其中略坑的是 hbase的0.9*版本是不支持Hadoop 2.7,的,若hadoop是2.7.*,需要部署hbase 1.* ,对于hbase 1.* 版本需要下载单独编译的kylin二进制包

Binary Package (for running on HBase 1.1.3 or above)

创建Cube时执行 job 出错

1.
native snappy library not available: SnappyCompressor has not been loaded.
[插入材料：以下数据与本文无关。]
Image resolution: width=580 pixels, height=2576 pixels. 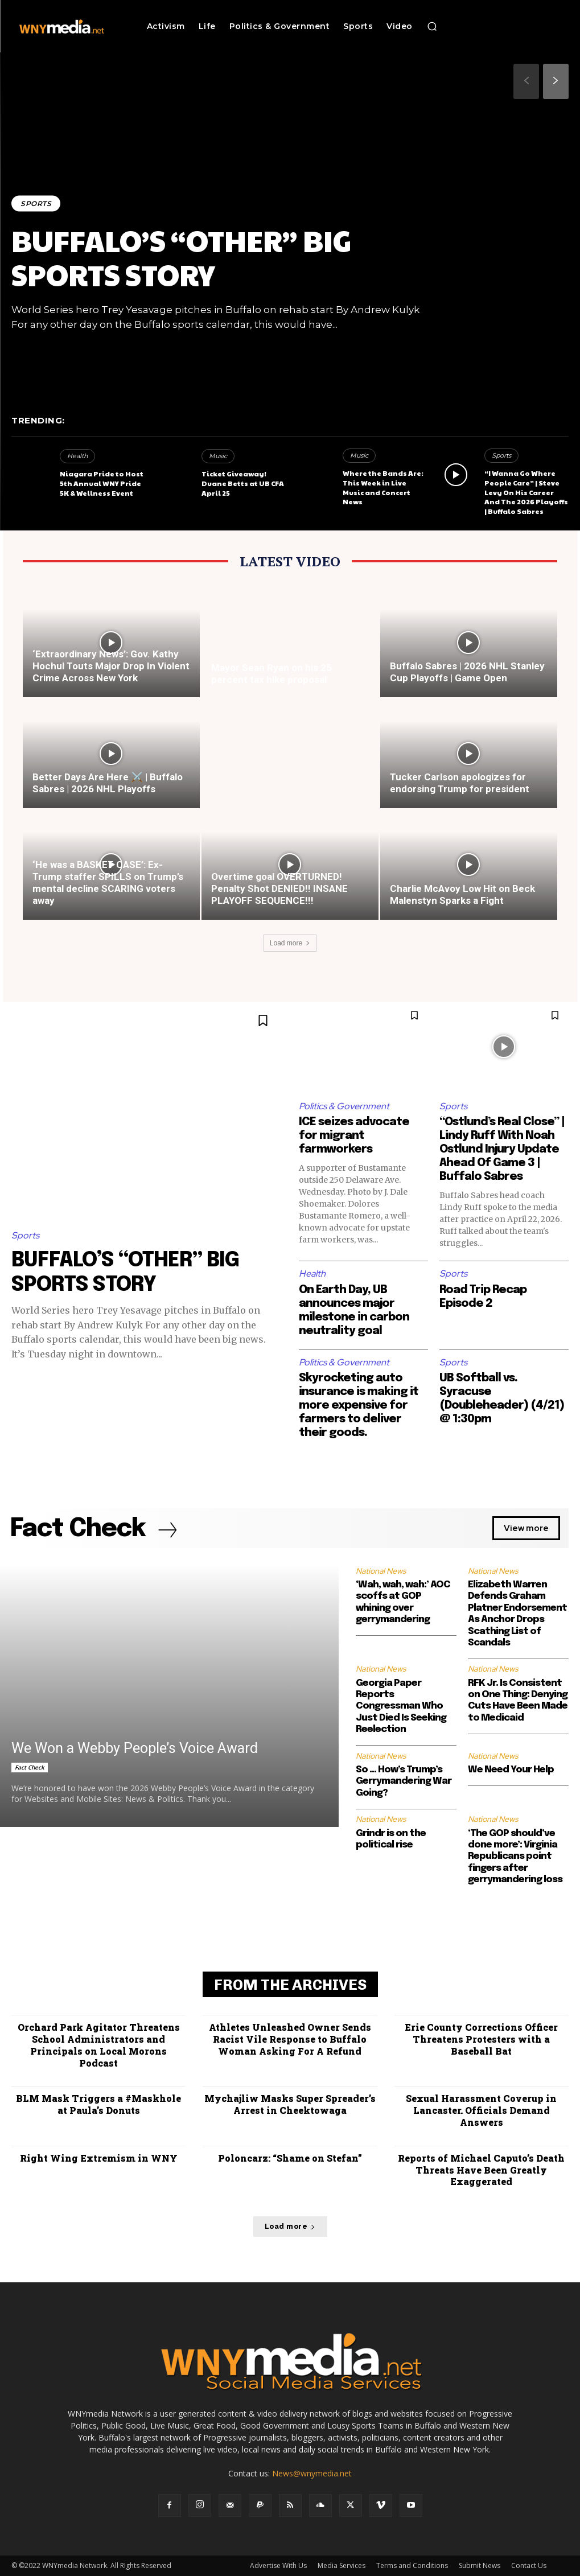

原因是hadoop native lib少了snappy解压缩库

sudo yum install snappy snappy-devel
sudo ln -s /usr/lib64/libsnappy.so $HADOOP_HOME/lib/native/libsnappy.so

在 $HADOOP_HOME/etc/hadoop/hadoop-env.sh 增加

export JAVA_LIBRARY_PATH="/usr/local/hadoop/lib/native"

重启

$HADOOP_HOME/sbin/stop-all.sh
$HADOOP_HOME/sbin/start-all.sh

2.

2016-02-22 16:24:16,740 WARN [main] org.apache.hadoop.mapred.YarnChild: Exception running child : java.lang.RuntimeException: java.lang.ClassNotFoundException: Class org.apache.hive.hcatalog.mapreduce.HCatInputFormat not found
	at org.apache.hadoop.conf.Configuration.getClass(Configuration.java:2195)
	at org.apache.hadoop.mapreduce.task.JobContextImpl.getInputFormatClass(JobContextImpl.java:174)
	at org.apache.hadoop.mapred.MapTask.runNewMapper(MapTask.java:749)
	at org.apache.hadoop.mapred.MapTask.run(MapTask.java:341)
	at org.apache.hadoop.mapred.YarnChild$2.run(YarnChild.java:164)
	at java.security.AccessController.doPrivileged(Native Method)
	at javax.security.auth.Subject.doAs(Subject.java:415)
	at org.apache.hadoop.security.UserGroupInformation.doAs(UserGroupInformation.java:1657)
	at org.apache.hadoop.mapred.YarnChild.main(YarnChild.java:158)
Caused by: java.lang.ClassNotFoundException: Class org.apache.hive.hcatalog.mapreduce.HCatInputFormat not found
	at org.apache.hadoop.conf.Configuration.getClassByName(Configuration.java:2101)
	at org.apache.hadoop.conf.Configuration.getClass(Configuration.java:2193)
	... 8 more

解决方法
http://stackoverflow.com/questions/34449561/hadoop-map-reduce-job-class-org-apache-hive-hcatalog-mapreduce-hcatinputformat

The issue here is Kylin assumes the same Hive jars on all Hadoop nodes. And when certain node missing the Hive jars (or even in different location), you get the ClassNotFoundException on HCatInputFormat.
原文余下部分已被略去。